Page images and extracted text
----------------
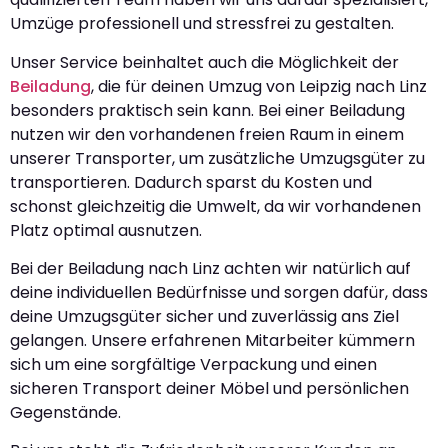
Umzüge professionell und stressfrei zu gestalten.
Unser Service beinhaltet auch die Möglichkeit der
Beiladung
, die für deinen Umzug von Leipzig nach Linz
besonders praktisch sein kann. Bei einer Beiladung
nutzen wir den vorhandenen freien Raum in einem
unserer Transporter, um zusätzliche Umzugsgüter zu
transportieren. Dadurch sparst du Kosten und
schonst gleichzeitig die Umwelt, da wir vorhandenen
Platz optimal ausnutzen.
Bei der Beiladung nach Linz achten wir natürlich auf
deine individuellen Bedürfnisse und sorgen dafür, dass
deine Umzugsgüter sicher und zuverlässig ans Ziel
gelangen. Unsere erfahrenen Mitarbeiter kümmern
sich um eine sorgfältige Verpackung und einen
sicheren Transport deiner Möbel und persönlichen
Gegenstände.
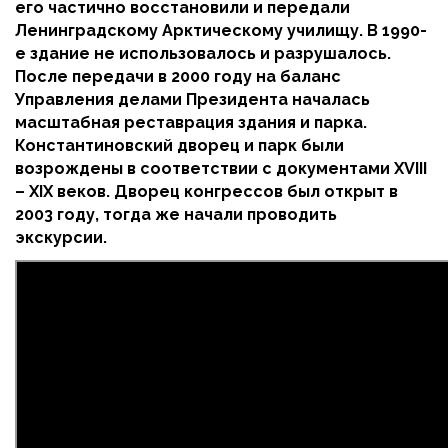
его частично восстановили и передали
Ленинградскому Арктическому училищу. В 1990-
е здание не использовалось и разрушалось.
После передачи в 2000 году на баланс
Управления делами Президента началась
масштабная реставрация здания и парка.
Константиновский дворец и парк были
возрождены в соответствии с документами XVIII
– XIX веков. Дворец конгрессов был открыт в
2003 году, тогда же начали проводить
экскурсии.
----------------
- Problem details -
Copy out each line of the data that includes the string "vorhandenen".

- Expected output -
nutzen wir den vorhandenen freien Raum in einem
schonst gleichzeitig die Umwelt, da wir vorhandenen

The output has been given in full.